I've been using Needle to try to create an iBatis like framework in
Ruby. I want register parameterized blocks but when I do this they have
to take the container and service point as the first two parameters. At
least I think they need to ... I'm hoping they don't, can anyone suggest
a way round it?

It's not Needle, but MinDI does have parameterized services with the
same signature for both the service definition and invocation. See
http://raa.ruby-lang.org/project/mindi.
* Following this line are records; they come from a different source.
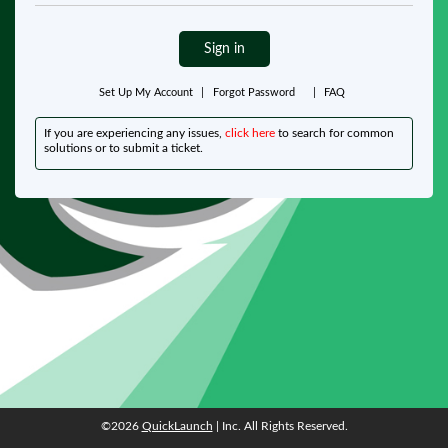
Sign in
Set Up My Account
|
Forgot Password
|
FAQ
If you are experiencing any issues,
click here
to search for common
solutions or to submit a ticket.
©2026
QuickLaunch
| Inc. All Rights Reserved.
©2026
QuickLaunch
| Inc. All Rights Reserved.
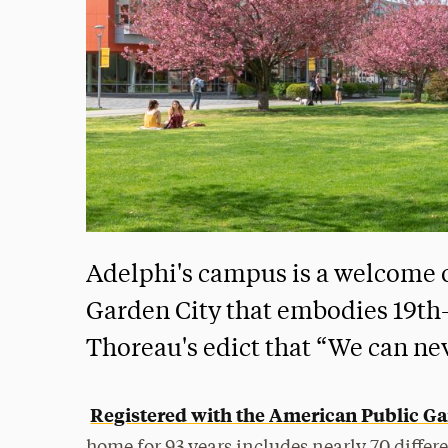
Adelphi's campus is a welcome o
Garden City that embodies 19th
Thoreau's edict that “We can ne
Registered with the American Public Ga
home for 93 years includes nearly 70 differe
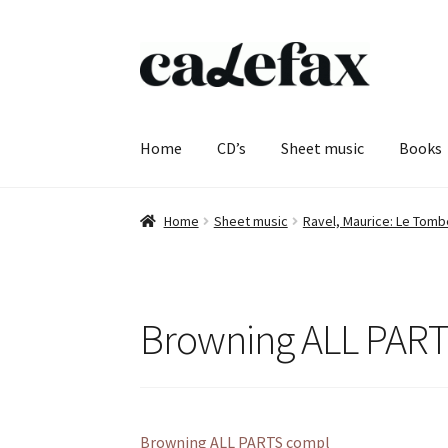
Skip
Skip
to
to
navigation
content
Home
CD’s
Sheet music
Books
Home
Sheet music
Ravel, Maurice: Le Tom
Browning ALL PAR
Browning ALL PARTS compl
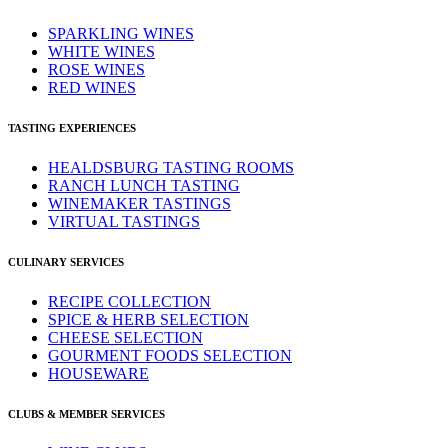
SPARKLING WINES
WHITE WINES
ROSE WINES
RED WINES
TASTING EXPERIENCES
HEALDSBURG TASTING ROOMS
RANCH LUNCH TASTING
WINEMAKER TASTINGS
VIRTUAL TASTINGS
CULINARY SERVICES
RECIPE COLLECTION
SPICE & HERB SELECTION
CHEESE SELECTION
GOURMENT FOODS SELECTION
HOUSEWARE
CLUBS & MEMBER SERVICES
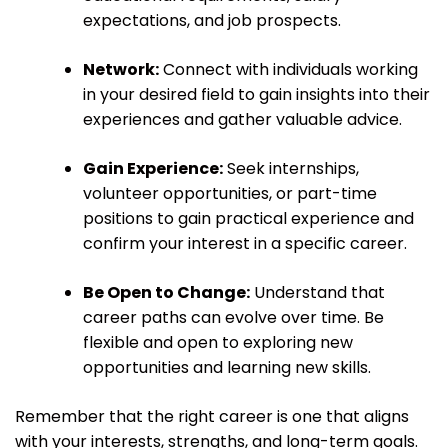
expectations, and job prospects.
Network:
Connect with individuals working
in your desired field to gain insights into their
experiences and gather valuable advice.
Gain Experience:
Seek internships,
volunteer opportunities, or part-time
positions to gain practical experience and
confirm your interest in a specific career.
Be Open to Change:
Understand that
career paths can evolve over time. Be
flexible and open to exploring new
opportunities and learning new skills.
Remember that the right career is one that aligns
with your interests, strengths, and long-term goals.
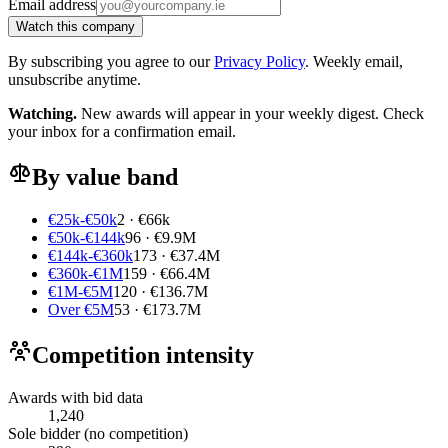
Email address
Watch this company
By subscribing you agree to our
Privacy Policy
. Weekly email,
unsubscribe anytime.
Watching.
New awards will appear in your weekly digest. Check
your inbox for a confirmation email.
By value band
€25k-€50k
2 · €66k
€50k-€144k
96 · €9.9M
€144k-€360k
173 · €37.4M
€360k-€1M
159 · €66.4M
€1M-€5M
120 · €136.7M
Over €5M
53 · €173.7M
Competition intensity
Awards with bid data
1,240
Sole bidder (no competition)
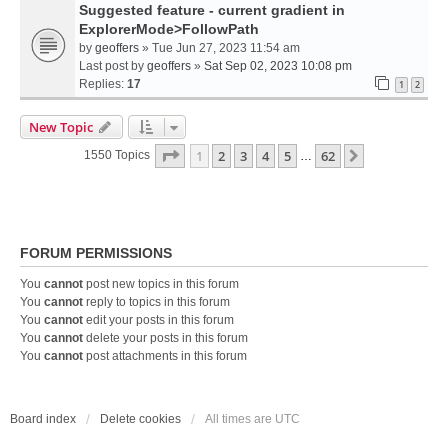
Suggested feature - current gradient in
ExplorerMode>FollowPath
by
geoffers
» Tue Jun 27, 2023 11:54 am
Last post by
geoffers
»
Sat Sep 02, 2023 10:08 pm
Replies:
17
1
2
New Topic
Page
1
Of
62
1
2
3
4
5
62
Next
1550 Topics
…
FORUM PERMISSIONS
You
cannot
post new topics in this forum
You
cannot
reply to topics in this forum
You
cannot
edit your posts in this forum
You
cannot
delete your posts in this forum
You
cannot
post attachments in this forum
Board index
Delete cookies
All times are
UTC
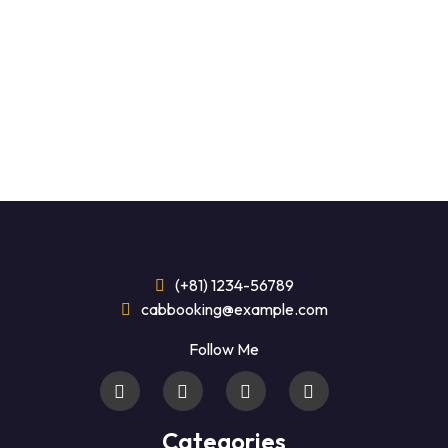
(+81) 1234-56789
cabbooking@example.com
Follow Me
Categories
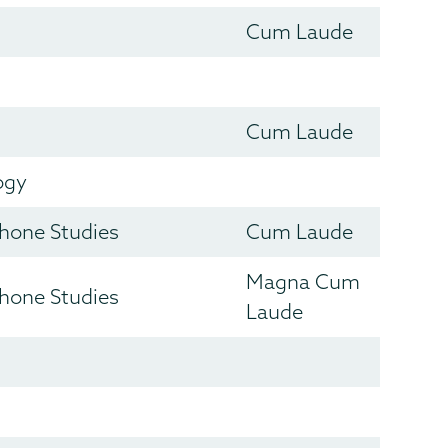
Cum Laude
Cum Laude
ogy
hone Studies
Cum Laude
Magna Cum
hone Studies
Laude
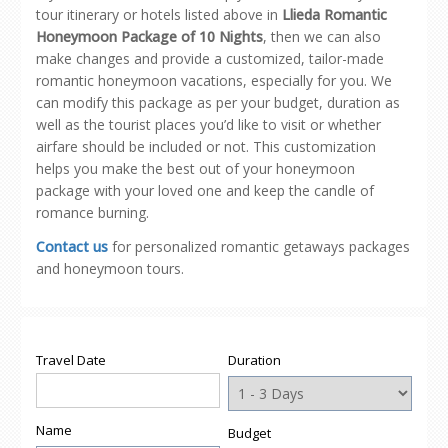
tour itinerary or hotels listed above in
Llieda Romantic
Honeymoon Package of 10 Nights
, then we can also
make changes and provide a customized, tailor-made
romantic honeymoon vacations, especially for you. We
can modify this package as per your budget, duration as
well as the tourist places you’d like to visit or whether
airfare should be included or not. This customization
helps you make the best out of your honeymoon
package with your loved one and keep the candle of
romance burning.
Contact us
for personalized romantic getaways packages
and honeymoon tours.
Travel Date
Duration
Name
Budget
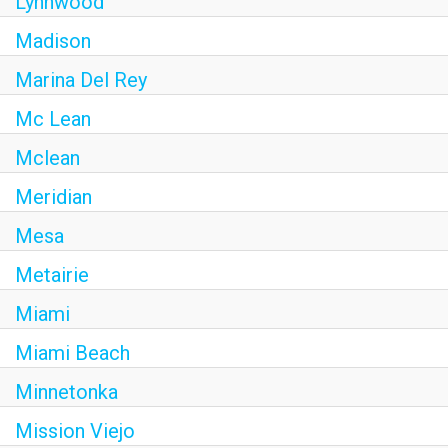
Lynnwood
Madison
Marina Del Rey
Mc Lean
Mclean
Meridian
Mesa
Metairie
Miami
Miami Beach
Minnetonka
Mission Viejo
Example:

-----------
require 'mindi'

class SimpleContainer
extend MinDI::Container

string { "Hello, world\n" }

point_at { |x,y| [x,y] }

stuff { [string, point_at(100,200)] }
end

cont = SimpleContainer.new

p cont.stuff # ==> ["Hello, world\n", [100, 200]]
 
D

Dick Davies

* Joel VanderWerf said:
It's not Needle, but MinDI does have parameterized services with the
same signature for both the service definition and invocation.

*please* tell me there is a library in the pipeline called mork :)
 
H

Hal Fulton

Dick said:
* Joel VanderWerf said:
Dick said:
* Joel VanderWerf <[email protected]> [0414 20:14]:


It's not Needle, but MinDI does have parameterized services with the
same signature for both the service definition and invocation.


*please* tell me there is a library in the pipeline called mork :)

Yes, but this is all it does:

Na.new
Na.new


mork = Proc.new { |o| puts "come in, #{o}" }
mork.call('orson')

...
I'll get my coat.

Well, Mork used to call him Laserbreath sometimes... and the original
laser was built using a ruby... see how it all fits?